Start of DATASET ENTRIES

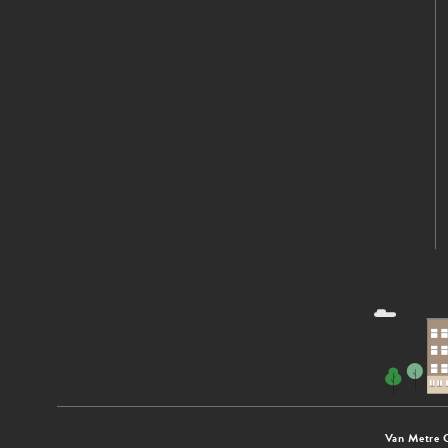
Van Metre 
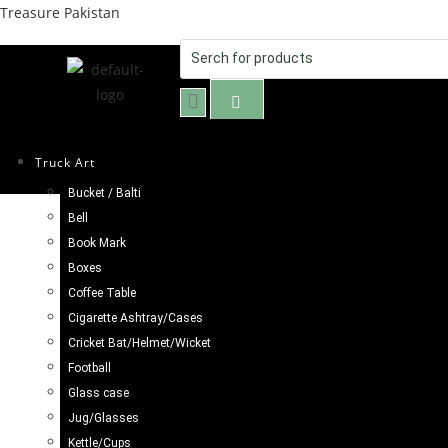
Treasure Pakistan
Truck Art
Bucket / Balti
Selected:
Bell
Book Mark
Truck Art Mug (H-8cm
Boxes
Coffee Table
Cigarette Ashtray/Cases
£
8.98
Cricket Bat/Helmet/Wicket
Football
ADD TO CART
Glass case
Jug/Glasses
Kettle/Cups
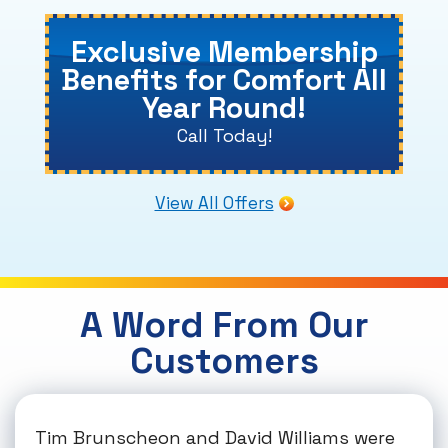
Exclusive Membership
Benefits for Comfort All
Year Round!
Call Today!
View All Offers
A Word From Our
Customers
Tim Brunscheon and David Williams were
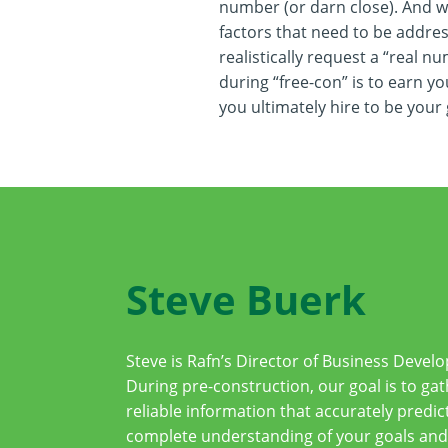
number (or darn close). And we 
factors that need to be addre
realistically request a “real n
during “free-con” is to earn yo
you ultimately hire to be your
Steve Buerk
Steve is Rafn’s Director of Business Deve
During pre-construction, our goal is to gat
reliable information that accurately predict
complete understanding of your goals and 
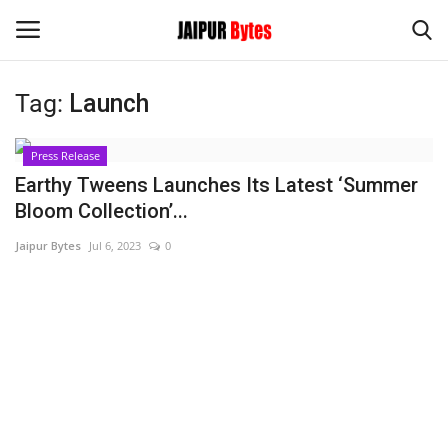
Tag:
Launch
Login
Register
Press Release
Home
Earthy Tweens Launches Its Latest ‘Summer
Bloom Collection’...
Contact
Jaipur Bytes
Jul 6, 2023
0
Jaipur
India
Political
Privacy Policy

End of DATASET ENTRIES

- EXERCISE DESCRIPTION
In the records above, how many lines hold the string "that"? Reply with only the number.

- ANSWER TO THE EXERCISE
2